The Reaccreditation Blog is Your Communication Center

This blog provides a space where those of us who are working on the reaccreditation self-study can communicate with the rest of the campus without overwhelming you with email. The reaccreditation team will post information on this site that will be used for the North Central Association team visit in 2010. We will try to post updates regularly to let everyone know how our work preparing for that visit is progressing. We will also use this space to raise issues that come up in the course of our self-study that might be of interest to the entire community.

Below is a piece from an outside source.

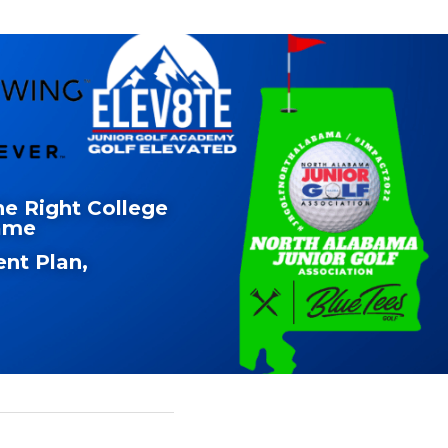
e Right College 
Name
nt Plan,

And we want to hear from you. We welcome your comments, opinions, and questions. Please use this blog to make your voice heard and tell us what you believe makes Kenyon the institution it is today by responding to our posts. And don’t forget to check out our web site at http://reaccreditation.kenyon.edu


Friday, September 26, 2008

Essentially Kenyon

I thought that it might be useful to devote my blog this week to talking about Essentially Kenyon. In the email I sent out about the Essentially Kenyon Survey, I gave a quick summary of the Reaccreditation Task Force's plan to generate some goals for our reaccreditation self-study. Today I'd like to flesh those out a little bit. Probably the easiest way for me to do this is to give a little history of the event and then to quote from my report to the faculty about this event.

History

Once upon a time, many years ago in the murky past, the faculty would occasionally get together for a retreat to discuss large issues of importance to the college that were difficult to discuss in the hustle and bustle of day teaching classes, grading papers, and sitting on committees. One year the entire faculty went off to Mohican Lodge for a weekend to discuss the curriculum and various approaches to general education. Twice during Rob Odin's presidency (in the 1990s) the faculty met for a half a day on a Saturday to discuss such issues. One year we met to discuss scholarship and another to discuss the revisions to the curriculum then being proposed (which eventually led to the creation of the current QR and language requirements).

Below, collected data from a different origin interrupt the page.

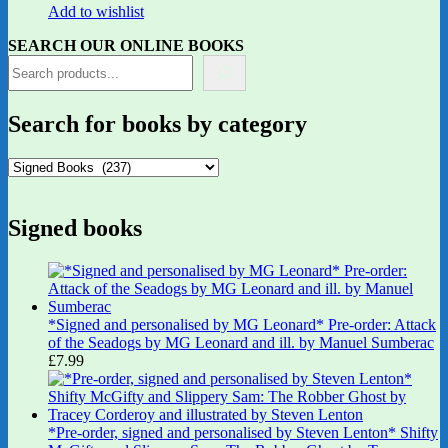
Add to wishlist
SEARCH OUR ONLINE BOOKS
Search for books by category
Signed books
*Signed and personalised by MG Leonard* Pre-order: Attack
of the Seadogs by MG Leonard and ill. by Manuel Sumberac
£
7.99
*Pre-order, signed and personalised by Steven Lenton* Shifty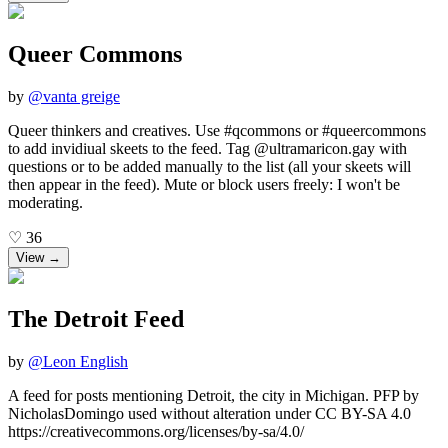
Queer Commons
by
@
vanta greige
Queer thinkers and creatives. Use #qcommons or #queercommons
to add invidiual skeets to the feed. Tag @ultramaricon.gay with
questions or to be added manually to the list (all your skeets will
then appear in the feed). Mute or block users freely: I won't be
moderating.
♡
36
View →
The Detroit Feed
by
@
Leon English
A feed for posts mentioning Detroit, the city in Michigan. PFP by
NicholasDomingo used without alteration under CC BY-SA 4.0
https://creativecommons.org/licenses/by-sa/4.0/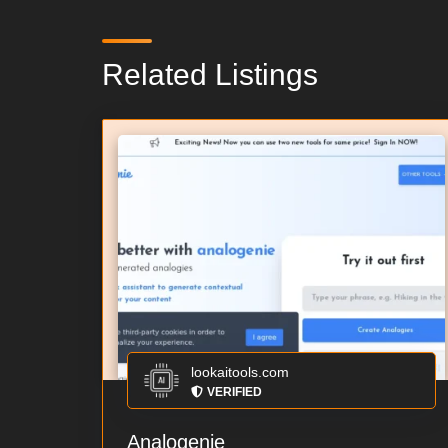
Related Listings
lookaitools.com
VERIFIED
Analogenie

We have not done this in a very long time and it just happened that last summer three individuals made separate appeals to the administration to create just such an event. The first person felt that members of the community needed to have a stronger consultative voice in the management of the college. The second person felt that we needed to create a stronger sense of community and rearticulate our responsibilities to the larger community. The third person felt that the current situation made it a good time to think about a long term agenda for the college. What are the big issues that we will face in the next decade? How can we maintain excellence in the face of challenges that we will face?

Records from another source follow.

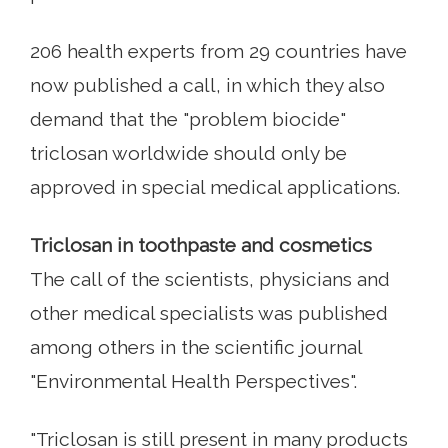
206 health experts from 29 countries have
now published a call, in which they also
demand that the "problem biocide"
triclosan worldwide should only be
approved in special medical applications.
Triclosan in toothpaste and cosmetics
The call of the scientists, physicians and
other medical specialists was published
among others in the scientific journal
"Environmental Health Perspectives".
"Triclosan is still present in many products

The president thought this was a good idea and so Essentially Kenyon was born as a way of getting the entire community together for at least half a day to talk about the big picture. In the process , we would be reaffirming our responsibility to the community and learning how to listen to one another. We would encourage more informed consultation.

Process: A Campus Conversation

To get the ball rolling, a planning committee was created that consisted of Laurie Finke, reaccreditation coordinator, Pamela Jensen, Chair of the Faculty, Tammy Gocial, Dean of Students, and Howard Sacks, interim Provost. We discussed several options and contrived the plan below. We also enlisted the endorsement of the President, the Interim Provost, the Dean of Students, the Chair of the Faculty, the Reaccreditation Task Force, Student Government, and the PACT (the President's Advisory and Communications Team).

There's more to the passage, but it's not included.